= Campaign for Human Rights in the Philippines =

The Campaign for Human Rights in the Philippines (CHRP) is a small but highly active human rights watchdog based in the United Kingdom. It has the backing of the British T.U.C, Amnesty International, and several educational institutions including a very close relationship with the School of Oriental and African Studies.

It is run by volunteers and has the support of cross-party members of both the House of Lords and House of Commons.

Its aim is to highlight the 900+ extrajudicial political killings in the Philippines, and the second highest (to Iraq) murder rate of journalists in the world. Its motto, '... and justice for all', not only refers to the Philippine Constitution but to the fact that no one has been convicted of the extrajudicial killings in the Philippines.

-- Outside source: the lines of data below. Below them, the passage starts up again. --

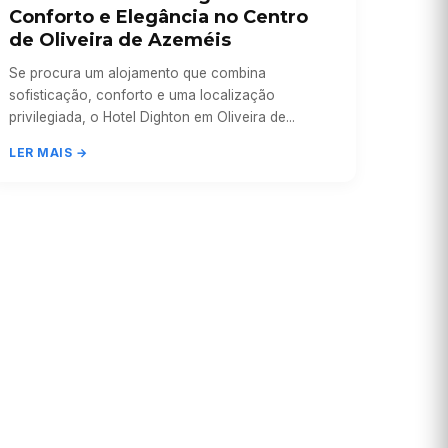
Conforto e Elegância no Centro
de Oliveira de Azeméis
Se procura um alojamento que combina
sofisticação, conforto e uma localização
privilegiada, o Hotel Dighton em Oliveira de...
LER MAIS →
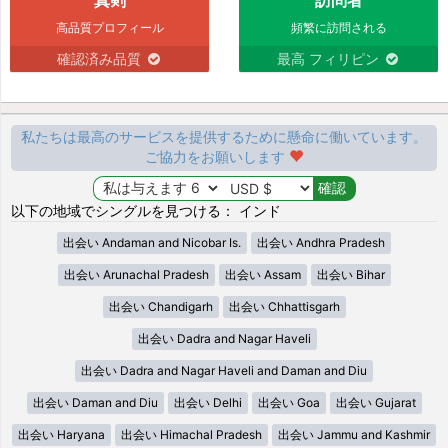
高品質プロフィール
頻繁に訪問される
確認済み品質
最高 フィリピン
私たちは最高のサービスを提供するために懸命に働いています。
ご協力をお願いします
以下の地域でシングルを見つける： インド
出会い Andaman and Nicobar Is.
出会い Andhra Pradesh
出会い Arunachal Pradesh
出会い Assam
出会い Bihar
出会い Chandigarh
出会い Chhattisgarh
出会い Dadra and Nagar Haveli
出会い Dadra and Nagar Haveli and Daman and Diu
出会い Daman and Diu
出会い Delhi
出会い Goa
出会い Gujarat
出会い Haryana
出会い Himachal Pradesh
出会い Jammu and Kashmir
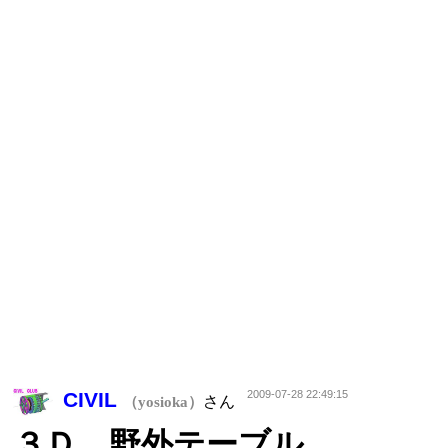
CIVIL
2009-07-28 22:49:15
さん
（yosioka）
３Ｄ 野外テーブル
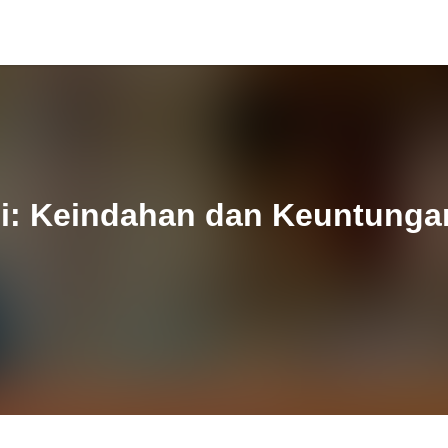
i: Keindahan dan Keuntungan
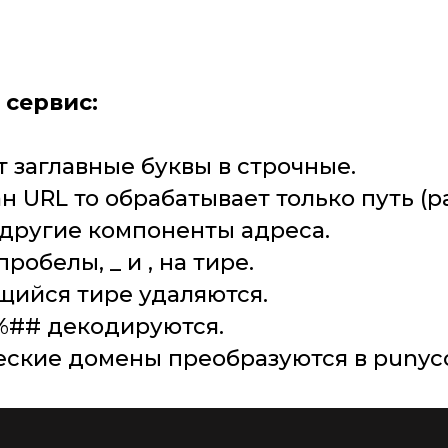
 сервис:
т заглавные буквы в строчные.
ан URL то обрабатывает только путь (pat
 другие компоненты адреса.
пробелы, _ и , на тире.
щийся тире удаляются.
%## декодируются. 
еские домены преобразуются в punyc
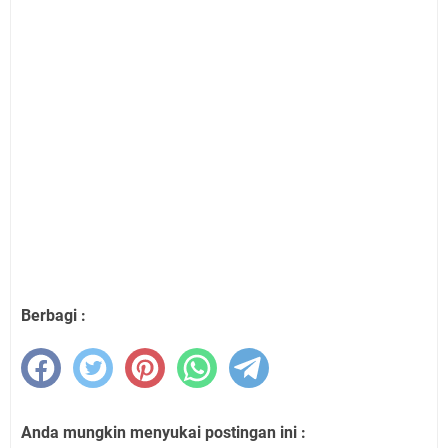
Berbagi :
Anda mungkin menyukai postingan ini :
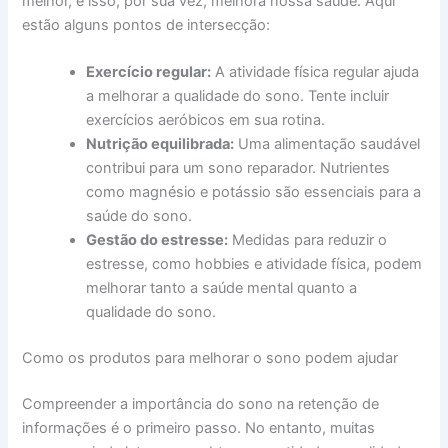
melhor, e isso, por sua vez, melhora nossa saúde. Aqui
estão alguns pontos de intersecção:
Exercício regular:
A atividade física regular ajuda
a melhorar a qualidade do sono. Tente incluir
exercícios aeróbicos em sua rotina.
Nutrição equilibrada:
Uma alimentação saudável
contribui para um sono reparador. Nutrientes
como magnésio e potássio são essenciais para a
saúde do sono.
Gestão do estresse:
Medidas para reduzir o
estresse, como hobbies e atividade física, podem
melhorar tanto a saúde mental quanto a
qualidade do sono.
Como os produtos para melhorar o sono podem ajudar
Compreender a importância do sono na retenção de
informações é o primeiro passo. No entanto, muitas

It is currently aiming to highlight Prince Andrew's involvement with mining in the Philippines, and with the Philippine government. Both of which groups have been linked to killings in the country.

Recent activity includes a successful protest against the arrival of President Gloria Macapagal Arroyo, and her visit with Prince Andrew in his capacity as an ambassador for British business, and especially for companies interested in exploiting the country's mining and energy resources. The Guardian states that Amnesty highlighted political killings and disappearances, torture and arbitrary arrests, which may be one reason why the visit has been kept low-key, unlike at the president's previous port of call in Spain, where she was publicly feted by King Juan Carlos.